Keyakinan dan perilaku keagamaan tanpa diragukan lagi dipengaruhi oleh iman dan dogma, dan sering kali berakar pada praktik saleh berabad-abad. Pada saat yang sama, keragu-raguan agama dalam hal rasa takut akan dosa dan rasa takut akan Tuhan dapat digunakan untuk membenarkan keyakinan ekstremis dan perilaku berbahaya, seperti diskriminasi atau tindakan kekerasan agama. Memahami peran yang dimainkan oleh emosi dasar rasa jijik dalam mendorong keyakinan dan perilaku keagamaan ekstremis dapat membantu kita mengatasi bahaya sosial yang ditimbulkannya.

Meskipun penelitian kami membuka jalan baru, lebih banyak yang jelas diperlukan untuk mengeksplorasi lebih jauh dan mengklarifikasi efek jijik pada fundamentalisme agama dan ancaman yang ditimbulkannya kepada individu dan masyarakat pada umumnya.Percakapan

Tentang Penulis

Carl Senior, Pembaca Ilmu Perilaku, Aston University; Patrick Stewart, Associate Professor Ilmu Politik, Universitas Arkansas, dan Tom Adams, Asisten Profesor, Departemen Psikologi, University of Kentucky

Artikel ini diterbitkan kembali dari Percakapan di bawah lisensi Creative Commons. Membaca Artikel asli.

istirahat

Buku terkait:

Jurnal Doa untuk Wanita: Kitab Suci 52 Minggu, Jurnal Doa Renungan & Terpandu

oleh Shannon Roberts dan Paige Tate & Co.

Buku ini menawarkan jurnal doa yang dipandu untuk wanita, dengan bacaan tulisan suci mingguan, petunjuk renungan, dan petunjuk doa.

Klik untuk info lebih lanjut atau untuk memesan

Keluar dari Kepala Anda: Menghentikan Spiral Pikiran Beracun

oleh Jennie Allen

Buku ini menawarkan wawasan dan strategi untuk mengatasi pikiran negatif dan beracun, berdasarkan prinsip-prinsip alkitabiah dan pengalaman pribadi.

Klik untuk info lebih lanjut atau untuk memesan

Alkitab dalam 52 Minggu: Pelajaran Alkitab Setahun untuk Wanita

oleh Dr. Kimberly D. Moore

Buku ini menawarkan program belajar Alkitab selama setahun untuk wanita, dengan bacaan dan refleksi mingguan, pertanyaan pelajaran, dan petunjuk doa.

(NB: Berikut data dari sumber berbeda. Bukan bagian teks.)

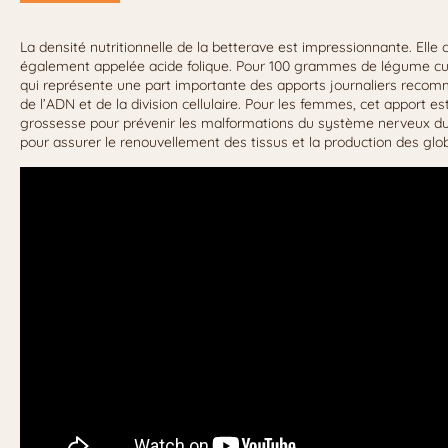
La densité nutritionnelle de la betterave est impressionnante. Elle 
également appelée acide folique. Pour 100 grammes de légume cu
qui représente une part importante des apports journaliers recomm
de l’ADN et de la division cellulaire. Pour les femmes, cet apport es
grossesse pour prévenir les malformations du système nerveux du 
pour assurer le renouvellement des tissus et la production des glo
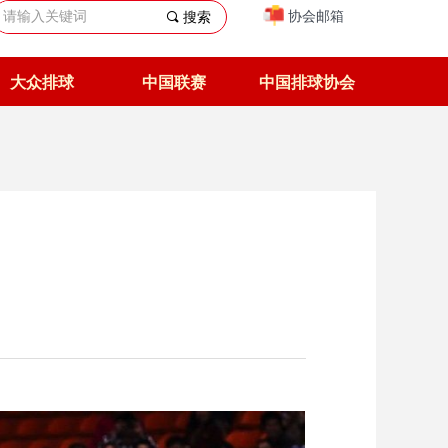
协会邮箱
끠
搜索
大众排球
中国联赛
中国排球协会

Klik untuk info lebih lanjut atau untuk memesan

Penghapusan Terburu-buru yang Kejam: Bagaimana Tetap Sehat Secara Emosional dan Hidup Secara Spiritual dalam Kekacauan Dunia Modern

oleh John Mark Comer

Buku ini menawarkan wawasan dan strategi untuk menemukan kedamaian dan tujuan di dunia yang sibuk dan kacau, berdasarkan prinsip dan praktik Kristen.

Klik untuk info lebih lanjut atau untuk memesan

Kitab Henokh

diterjemahkan oleh RH Charles

Buku ini menawarkan terjemahan baru dari teks agama kuno yang dikeluarkan dari Alkitab, menawarkan wawasan tentang kepercayaan dan praktik komunitas Yahudi dan Kristen awal.